The animator behind the 1987 short film Your Dog and
the timelessly hilarious 1991 short Push Comes to Shove involving two
well-dressed middle-aged men trying to kill each other in a succession of Looney
Tunes styled warring, Bill Plympton first started in 1968 with his short
film The Turn On and kept working on shorts as well as music videos
including but not limited to four videos for “Weird” Al Yankovic and even one
for Kanye West. Having amassed a large
body of work that seemingly, the animator and relative to actress Martha
Plympton decided to mount with his first feature.
Entitled The Tune, it functions as a kind of
compilation piece that consists of a narrative involving a songwriter trying to
come up with the perfect song for his girlfriend while incorporating several of
his short films including The Wiseman, Dig My Do, Tango
Schmango and the aforementioned Push Comes to Shove. Surreal, absurdly hilarious and a bit of
a Greatest Hits collection, the previously hard-to-obtain sixty-nine-minute
feature is partially a musical comedy centered around Del (Daniel Neiden) seeking
to write a song for his beleaguered girlfriend Didi (co-writer and songwriter
Maureen McElheron) only to get lost in the Alternate Universe of Flooby Nooby
which exists somewhere between Toon Town from Who Framed Roger Rabbit? and
Twin Peaks.
Featuring a bevy of increasingly strange situations and
songs including a love song involving a hamburger and a French fry with a
Cherry Pie and Scoop of Ice Cream, a series of shifting animated pastel styles
and a premise with juxtapositions weirder and more psychedelic than anything in
Halloween is Grinch Night, The Tune restored by the Academy Film
Archive in 2016 and finally released commercially on blu-ray disc by Deaf
Crocodile Films is one majorly surreal jaunt.

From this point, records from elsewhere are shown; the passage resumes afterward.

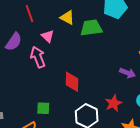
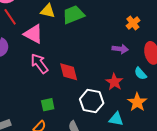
pink triangle: (48, 36) -> (33, 34), size x1.5
pink arrow: (38, 57) -> (39, 63), moved

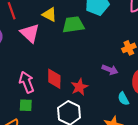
pink arrow: (39, 63) -> (27, 82), moved
red star: (114, 82) -> (79, 87), moved

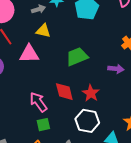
green trapezoid: (73, 25) -> (77, 57), moved
pink triangle: (30, 33) -> (29, 54), turned -30

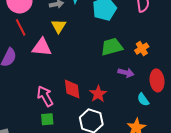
yellow triangle: (43, 31) -> (59, 26), turned 42
green trapezoid: (77, 57) -> (112, 47), moved

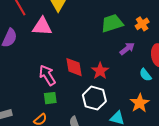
purple arrow: (126, 73) -> (127, 49), turned -49

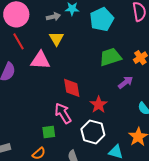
red diamond: (74, 67) -> (72, 88), moved
pink arrow: (47, 75) -> (63, 113), moved

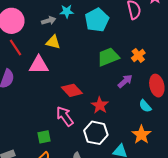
yellow triangle: (56, 39) -> (53, 42), turned -42
red diamond: (72, 88) -> (72, 90), turned -30
green square: (49, 132) -> (44, 137), moved

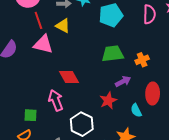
red line: (16, 48) -> (38, 20), moved
red star: (100, 105) -> (108, 101), moved

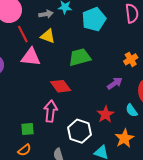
green trapezoid: (113, 54) -> (80, 57), moved
pink arrow: (56, 100) -> (51, 111), turned 35
red star: (108, 101) -> (106, 114), moved

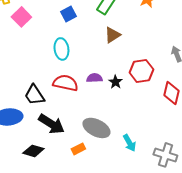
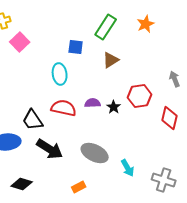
blue square: (68, 14) -> (76, 47), moved, turned 35
orange rectangle: (78, 149) -> (79, 187), moved
black diamond: (33, 151) -> (22, 184), moved

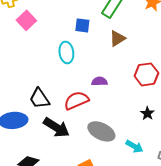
black star: (114, 107) -> (147, 113), moved
red semicircle: (64, 108) -> (76, 100), moved, turned -35
cyan arrow: (128, 168) -> (134, 146), turned -30

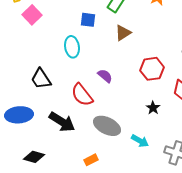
purple semicircle: (99, 81) -> (105, 76), turned 42
black trapezoid: (39, 98) -> (41, 79), moved
red semicircle: (76, 100) -> (82, 95), turned -105

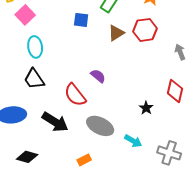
cyan ellipse: (72, 47) -> (35, 47), moved
red hexagon: (152, 69) -> (145, 30), moved

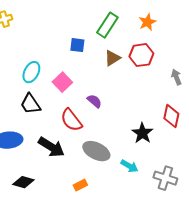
pink square: (25, 15) -> (62, 82), moved
cyan ellipse: (35, 47) -> (31, 72), turned 35
black star: (146, 108) -> (142, 133), size x1.5

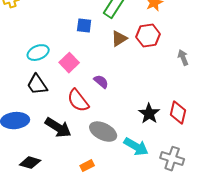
cyan ellipse: (31, 72) -> (38, 53), turned 40
red diamond: (171, 116) -> (178, 113), moved
cyan arrow: (129, 166) -> (136, 147), size x1.4

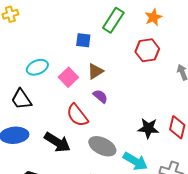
brown triangle: (119, 39) -> (95, 71), moved
black trapezoid: (37, 85) -> (21, 99), moved
black star: (149, 114) -> (148, 128), turned -30

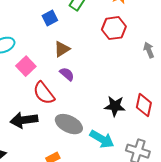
blue square: (83, 40) -> (50, 18), turned -35
pink square: (68, 77) -> (26, 66), moved
black arrow: (57, 142) -> (24, 120), turned 140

With its strange concoction of otherworldly musical numbers seemingly
stemming from the minds of David Lynch and Angelo Badalamenti with a zany
offbeat sensibility seemingly borne out of small-town America and all of its
deadpan weirdness from David Bryne’s True Stories, The Tune while
hastily compiling together a number of the short films into the narrative is a
fun if now mind-melting surrealist romp.
One of the treats behind this Deaf Crocodile package
includes several of his separate short films including Your Face, How
to Kiss, Guard Dog and a restoration of Winsor McCay’s final 1921
film The Flying House – Dreams of a Rarebit Fiend with restoration and
voicework provided by Plymptoon Studios in 2011. There’s also a newly conducted interview with
the three key creative players Bill Plympton, Maureen McElheron and voice actor
Daniel Neiden moderated by Deaf Crocodile founder and owner Dennis Bartok along
with a trailer for an upcoming film project called Slide. Lastly this wouldn’t be a Deaf Crocodile
package without FilmFreakCentral critic Walter Chaw’s informative essay
included in the collector’s booklet.
A genuine original American artist who could arguably be a
kid cousin to the aforementioned David Lynch and David Byrne for his uniquely
peculiar and oddball regard for small town American lifestyles, Bill Plympton
while prolific and still working never really got the full recognition he
deserved in the blu-ray/streaming era until now. An important slice of surrealist animated
Americana that is unmistakably the creation of Bill Plympton from the rough
hand-drawn animated style to the freely wading through a cartoon landscape that
isn’t quite as abrasively violent or affronting as Dumbland or prickly
as Don Hertzfeldt but nevertheless leaves an indelible impression subverting
what we think we know about life in the United States.